Exercise prompt — This exercise calls for every line of the data below with the string "detail" in it.

Records contained in a dataset
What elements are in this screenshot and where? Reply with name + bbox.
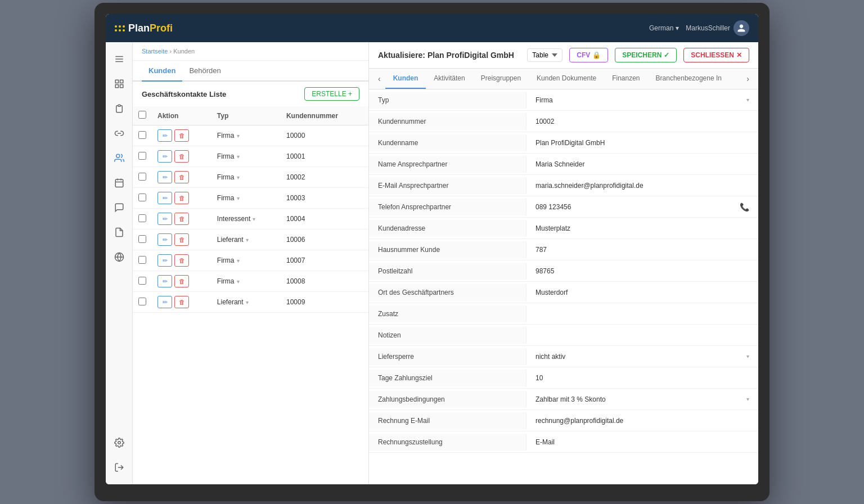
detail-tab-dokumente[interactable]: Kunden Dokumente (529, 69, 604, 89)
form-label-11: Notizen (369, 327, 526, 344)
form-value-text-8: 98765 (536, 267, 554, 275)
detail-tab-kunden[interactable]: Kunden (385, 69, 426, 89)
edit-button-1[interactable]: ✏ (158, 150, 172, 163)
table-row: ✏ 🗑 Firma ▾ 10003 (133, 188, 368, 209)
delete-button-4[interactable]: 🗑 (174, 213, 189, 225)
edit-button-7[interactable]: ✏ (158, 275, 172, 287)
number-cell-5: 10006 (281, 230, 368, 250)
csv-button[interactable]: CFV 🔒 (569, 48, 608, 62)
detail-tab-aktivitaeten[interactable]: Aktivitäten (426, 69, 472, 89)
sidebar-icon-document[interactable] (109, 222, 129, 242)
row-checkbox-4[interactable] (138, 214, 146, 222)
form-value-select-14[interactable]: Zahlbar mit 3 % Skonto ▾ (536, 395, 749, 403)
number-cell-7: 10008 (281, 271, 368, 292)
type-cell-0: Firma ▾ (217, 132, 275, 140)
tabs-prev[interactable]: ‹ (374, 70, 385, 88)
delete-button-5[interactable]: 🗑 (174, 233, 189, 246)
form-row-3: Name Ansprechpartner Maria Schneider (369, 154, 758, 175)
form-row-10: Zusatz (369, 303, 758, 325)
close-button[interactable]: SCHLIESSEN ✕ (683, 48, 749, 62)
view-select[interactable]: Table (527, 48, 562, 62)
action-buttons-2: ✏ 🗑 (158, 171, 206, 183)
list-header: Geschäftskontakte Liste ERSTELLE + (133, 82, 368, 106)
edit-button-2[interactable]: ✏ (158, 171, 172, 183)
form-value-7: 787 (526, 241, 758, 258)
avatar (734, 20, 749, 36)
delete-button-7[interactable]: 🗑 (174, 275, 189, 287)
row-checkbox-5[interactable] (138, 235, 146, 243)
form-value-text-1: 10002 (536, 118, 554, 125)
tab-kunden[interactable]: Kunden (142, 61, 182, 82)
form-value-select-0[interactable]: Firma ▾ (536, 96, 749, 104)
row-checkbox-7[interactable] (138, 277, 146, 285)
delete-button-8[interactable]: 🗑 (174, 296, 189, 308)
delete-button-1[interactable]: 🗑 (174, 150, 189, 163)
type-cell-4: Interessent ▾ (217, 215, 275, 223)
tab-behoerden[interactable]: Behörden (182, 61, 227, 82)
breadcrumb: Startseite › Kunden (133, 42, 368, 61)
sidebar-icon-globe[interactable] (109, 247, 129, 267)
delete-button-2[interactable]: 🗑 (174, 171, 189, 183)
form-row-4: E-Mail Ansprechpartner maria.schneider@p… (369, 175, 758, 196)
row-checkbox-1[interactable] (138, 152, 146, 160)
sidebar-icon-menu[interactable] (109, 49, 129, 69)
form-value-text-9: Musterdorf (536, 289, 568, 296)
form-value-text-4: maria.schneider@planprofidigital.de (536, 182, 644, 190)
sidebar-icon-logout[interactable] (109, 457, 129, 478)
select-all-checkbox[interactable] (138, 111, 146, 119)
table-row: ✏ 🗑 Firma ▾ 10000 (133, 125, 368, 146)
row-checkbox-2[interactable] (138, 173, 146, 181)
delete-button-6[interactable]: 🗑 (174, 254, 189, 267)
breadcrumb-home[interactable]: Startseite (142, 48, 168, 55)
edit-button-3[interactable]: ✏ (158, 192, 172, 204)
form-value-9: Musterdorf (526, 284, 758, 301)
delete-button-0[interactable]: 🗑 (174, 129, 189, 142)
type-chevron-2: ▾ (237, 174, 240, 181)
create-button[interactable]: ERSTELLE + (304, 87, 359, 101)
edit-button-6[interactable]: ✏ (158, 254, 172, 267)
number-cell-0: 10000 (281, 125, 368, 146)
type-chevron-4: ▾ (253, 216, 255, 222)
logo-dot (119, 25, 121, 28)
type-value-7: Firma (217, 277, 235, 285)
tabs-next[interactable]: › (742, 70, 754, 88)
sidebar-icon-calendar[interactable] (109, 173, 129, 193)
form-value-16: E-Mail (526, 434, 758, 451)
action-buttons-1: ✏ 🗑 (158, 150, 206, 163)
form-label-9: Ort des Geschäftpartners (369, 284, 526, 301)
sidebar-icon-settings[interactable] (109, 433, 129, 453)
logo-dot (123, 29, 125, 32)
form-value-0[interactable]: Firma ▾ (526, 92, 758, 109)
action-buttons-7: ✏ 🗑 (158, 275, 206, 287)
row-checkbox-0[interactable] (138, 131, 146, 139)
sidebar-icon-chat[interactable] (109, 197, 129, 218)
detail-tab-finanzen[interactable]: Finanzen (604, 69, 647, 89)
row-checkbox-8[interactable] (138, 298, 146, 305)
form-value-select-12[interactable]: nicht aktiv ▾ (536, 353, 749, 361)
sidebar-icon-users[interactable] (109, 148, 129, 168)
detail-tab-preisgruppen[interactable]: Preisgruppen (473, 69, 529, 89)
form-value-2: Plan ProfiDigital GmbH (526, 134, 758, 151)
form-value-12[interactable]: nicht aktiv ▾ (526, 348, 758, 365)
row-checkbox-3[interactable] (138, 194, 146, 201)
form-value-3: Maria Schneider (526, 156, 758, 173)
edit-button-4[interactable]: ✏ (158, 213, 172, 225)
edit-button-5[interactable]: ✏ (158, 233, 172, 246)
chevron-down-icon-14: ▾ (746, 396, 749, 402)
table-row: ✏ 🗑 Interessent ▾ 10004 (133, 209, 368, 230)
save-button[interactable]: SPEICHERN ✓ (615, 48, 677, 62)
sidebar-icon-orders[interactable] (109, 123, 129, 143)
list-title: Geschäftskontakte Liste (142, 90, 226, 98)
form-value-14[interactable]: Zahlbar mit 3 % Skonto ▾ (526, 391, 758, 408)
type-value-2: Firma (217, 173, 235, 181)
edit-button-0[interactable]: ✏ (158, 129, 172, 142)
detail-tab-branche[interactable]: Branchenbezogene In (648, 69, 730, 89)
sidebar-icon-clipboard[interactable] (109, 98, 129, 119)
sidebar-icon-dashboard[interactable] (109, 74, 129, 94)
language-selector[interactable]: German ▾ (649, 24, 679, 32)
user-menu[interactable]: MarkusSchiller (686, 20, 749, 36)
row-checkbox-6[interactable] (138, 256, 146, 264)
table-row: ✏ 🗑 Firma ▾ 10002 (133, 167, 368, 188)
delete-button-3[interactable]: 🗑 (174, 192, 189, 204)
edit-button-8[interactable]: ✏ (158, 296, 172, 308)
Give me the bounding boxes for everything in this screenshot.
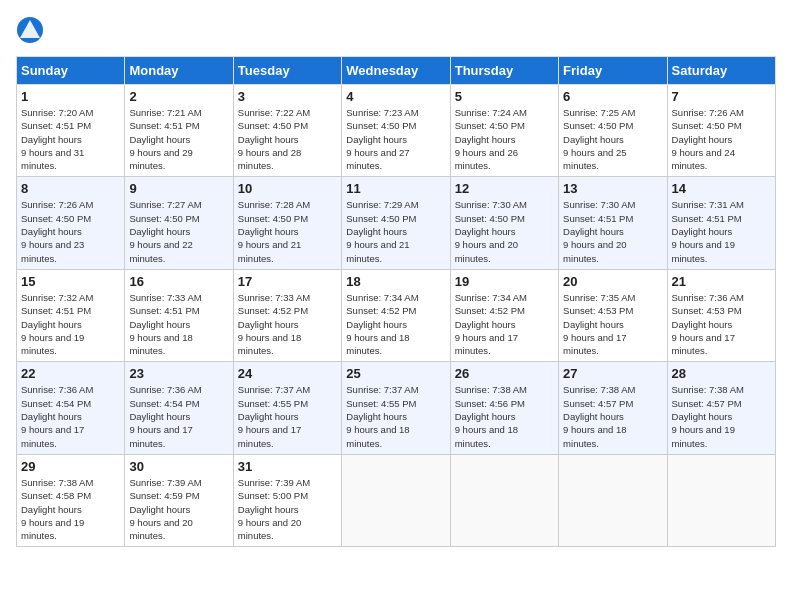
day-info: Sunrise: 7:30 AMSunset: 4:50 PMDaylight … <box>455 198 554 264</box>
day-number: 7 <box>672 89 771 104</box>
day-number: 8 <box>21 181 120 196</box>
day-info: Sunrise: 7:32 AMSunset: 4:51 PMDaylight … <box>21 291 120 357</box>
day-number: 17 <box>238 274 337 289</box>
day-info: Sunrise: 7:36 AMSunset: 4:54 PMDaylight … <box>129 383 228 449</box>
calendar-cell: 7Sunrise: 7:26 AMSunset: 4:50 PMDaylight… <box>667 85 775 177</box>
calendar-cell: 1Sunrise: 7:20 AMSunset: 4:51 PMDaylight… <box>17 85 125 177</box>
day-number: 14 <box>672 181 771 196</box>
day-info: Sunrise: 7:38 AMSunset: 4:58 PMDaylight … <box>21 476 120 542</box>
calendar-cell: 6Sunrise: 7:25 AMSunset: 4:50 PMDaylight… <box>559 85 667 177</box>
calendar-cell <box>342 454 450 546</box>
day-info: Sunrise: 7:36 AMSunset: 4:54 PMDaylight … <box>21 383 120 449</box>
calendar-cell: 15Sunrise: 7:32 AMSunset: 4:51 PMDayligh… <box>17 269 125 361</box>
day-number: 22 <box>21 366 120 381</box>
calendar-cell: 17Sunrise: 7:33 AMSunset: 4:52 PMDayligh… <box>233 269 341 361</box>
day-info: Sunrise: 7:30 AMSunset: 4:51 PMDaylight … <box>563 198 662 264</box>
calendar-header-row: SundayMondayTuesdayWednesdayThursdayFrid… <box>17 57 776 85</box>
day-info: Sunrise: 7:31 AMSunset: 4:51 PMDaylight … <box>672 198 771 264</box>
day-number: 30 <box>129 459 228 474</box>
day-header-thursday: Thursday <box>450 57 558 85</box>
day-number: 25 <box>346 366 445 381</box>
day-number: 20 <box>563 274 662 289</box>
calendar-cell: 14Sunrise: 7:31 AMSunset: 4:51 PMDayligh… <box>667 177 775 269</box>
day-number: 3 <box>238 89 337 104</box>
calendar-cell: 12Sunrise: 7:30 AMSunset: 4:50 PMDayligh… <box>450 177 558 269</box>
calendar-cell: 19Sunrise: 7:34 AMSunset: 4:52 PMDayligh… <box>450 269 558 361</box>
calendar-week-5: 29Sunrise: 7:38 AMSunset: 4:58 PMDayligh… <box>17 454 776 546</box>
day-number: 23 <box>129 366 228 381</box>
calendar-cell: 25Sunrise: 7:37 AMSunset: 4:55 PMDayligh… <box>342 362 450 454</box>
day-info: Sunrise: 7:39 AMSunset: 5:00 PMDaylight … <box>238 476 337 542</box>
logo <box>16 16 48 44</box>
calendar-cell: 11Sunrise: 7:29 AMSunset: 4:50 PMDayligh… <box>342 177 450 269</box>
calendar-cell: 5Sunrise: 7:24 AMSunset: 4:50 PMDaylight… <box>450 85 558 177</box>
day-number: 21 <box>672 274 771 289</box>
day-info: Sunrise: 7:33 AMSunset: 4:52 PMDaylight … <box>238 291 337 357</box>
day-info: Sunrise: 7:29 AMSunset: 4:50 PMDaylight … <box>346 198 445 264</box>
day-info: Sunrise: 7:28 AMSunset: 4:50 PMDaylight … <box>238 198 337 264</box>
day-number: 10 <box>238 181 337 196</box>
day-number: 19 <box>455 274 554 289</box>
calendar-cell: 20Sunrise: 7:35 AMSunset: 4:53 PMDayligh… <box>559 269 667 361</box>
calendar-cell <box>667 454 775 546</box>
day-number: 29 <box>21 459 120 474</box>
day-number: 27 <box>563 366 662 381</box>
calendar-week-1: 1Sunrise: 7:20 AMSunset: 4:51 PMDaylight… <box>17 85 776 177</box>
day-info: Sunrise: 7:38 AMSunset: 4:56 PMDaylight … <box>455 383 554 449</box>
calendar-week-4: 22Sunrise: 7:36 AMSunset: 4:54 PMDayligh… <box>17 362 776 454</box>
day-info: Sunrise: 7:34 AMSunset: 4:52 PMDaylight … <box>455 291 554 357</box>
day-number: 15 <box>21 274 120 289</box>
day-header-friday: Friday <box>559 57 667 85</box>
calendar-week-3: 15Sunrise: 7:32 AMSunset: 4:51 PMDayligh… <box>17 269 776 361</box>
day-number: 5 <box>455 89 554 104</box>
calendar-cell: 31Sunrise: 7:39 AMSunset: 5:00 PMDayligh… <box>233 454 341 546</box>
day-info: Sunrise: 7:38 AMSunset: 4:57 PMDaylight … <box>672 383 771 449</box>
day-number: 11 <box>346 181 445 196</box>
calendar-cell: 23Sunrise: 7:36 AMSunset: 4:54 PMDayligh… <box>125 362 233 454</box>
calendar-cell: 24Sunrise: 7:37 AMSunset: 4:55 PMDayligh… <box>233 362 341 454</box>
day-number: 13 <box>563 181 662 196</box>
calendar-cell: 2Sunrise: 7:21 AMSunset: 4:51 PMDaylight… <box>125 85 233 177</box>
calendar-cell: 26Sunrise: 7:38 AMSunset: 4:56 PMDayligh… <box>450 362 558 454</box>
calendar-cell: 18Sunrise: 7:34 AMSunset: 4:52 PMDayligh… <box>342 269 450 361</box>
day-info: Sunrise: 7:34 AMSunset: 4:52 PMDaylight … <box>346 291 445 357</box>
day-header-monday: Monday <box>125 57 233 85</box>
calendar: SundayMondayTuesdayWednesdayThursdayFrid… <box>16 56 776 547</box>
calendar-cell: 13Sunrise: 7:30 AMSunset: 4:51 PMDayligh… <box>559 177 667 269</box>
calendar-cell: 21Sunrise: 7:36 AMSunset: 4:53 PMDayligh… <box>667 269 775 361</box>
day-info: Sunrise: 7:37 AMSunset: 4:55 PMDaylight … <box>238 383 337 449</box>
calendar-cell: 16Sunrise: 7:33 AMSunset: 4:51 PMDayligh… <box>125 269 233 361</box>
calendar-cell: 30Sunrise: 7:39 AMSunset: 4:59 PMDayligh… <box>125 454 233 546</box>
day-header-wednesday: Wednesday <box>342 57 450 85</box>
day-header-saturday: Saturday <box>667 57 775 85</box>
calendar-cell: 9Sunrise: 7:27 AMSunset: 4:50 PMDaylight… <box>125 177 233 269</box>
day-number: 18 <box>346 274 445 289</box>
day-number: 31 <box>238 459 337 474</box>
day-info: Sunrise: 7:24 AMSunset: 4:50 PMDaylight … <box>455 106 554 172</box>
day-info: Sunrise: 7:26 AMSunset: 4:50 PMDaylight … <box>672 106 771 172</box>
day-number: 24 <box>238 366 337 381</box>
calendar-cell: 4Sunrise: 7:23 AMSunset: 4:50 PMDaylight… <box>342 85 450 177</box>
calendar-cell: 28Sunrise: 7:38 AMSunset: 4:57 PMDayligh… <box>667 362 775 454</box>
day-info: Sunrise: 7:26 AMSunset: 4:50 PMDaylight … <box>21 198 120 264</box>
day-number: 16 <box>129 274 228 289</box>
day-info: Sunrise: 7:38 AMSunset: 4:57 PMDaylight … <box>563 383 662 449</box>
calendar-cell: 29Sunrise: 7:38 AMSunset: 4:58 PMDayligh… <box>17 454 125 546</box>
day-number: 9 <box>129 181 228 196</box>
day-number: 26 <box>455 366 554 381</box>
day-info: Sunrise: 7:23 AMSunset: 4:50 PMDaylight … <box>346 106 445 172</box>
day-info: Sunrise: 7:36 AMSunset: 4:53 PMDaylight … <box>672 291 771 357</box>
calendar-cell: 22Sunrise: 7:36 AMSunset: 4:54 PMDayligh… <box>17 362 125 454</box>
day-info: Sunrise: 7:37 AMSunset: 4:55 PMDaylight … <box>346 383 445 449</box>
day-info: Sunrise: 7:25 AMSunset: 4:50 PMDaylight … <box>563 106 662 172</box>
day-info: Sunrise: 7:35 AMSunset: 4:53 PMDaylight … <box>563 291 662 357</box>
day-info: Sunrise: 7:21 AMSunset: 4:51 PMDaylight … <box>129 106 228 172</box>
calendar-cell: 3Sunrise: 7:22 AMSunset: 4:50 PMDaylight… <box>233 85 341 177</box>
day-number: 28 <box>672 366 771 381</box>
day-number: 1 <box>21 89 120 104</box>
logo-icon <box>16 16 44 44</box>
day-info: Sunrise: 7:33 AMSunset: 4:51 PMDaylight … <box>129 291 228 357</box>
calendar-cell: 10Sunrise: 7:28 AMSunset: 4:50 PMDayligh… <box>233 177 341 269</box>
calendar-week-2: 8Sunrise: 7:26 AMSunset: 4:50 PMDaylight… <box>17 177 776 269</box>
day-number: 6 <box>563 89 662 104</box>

Response —
detail-tab-dokumente[interactable]: Kunden Dokumente (529, 69, 604, 89)
detail-tab-kunden[interactable]: Kunden (385, 69, 426, 89)
detail-tab-aktivitaeten[interactable]: Aktivitäten (426, 69, 472, 89)
detail-tab-finanzen[interactable]: Finanzen (604, 69, 647, 89)
detail-tab-preisgruppen[interactable]: Preisgruppen (473, 69, 529, 89)
detail-tab-branche[interactable]: Branchenbezogene In (648, 69, 730, 89)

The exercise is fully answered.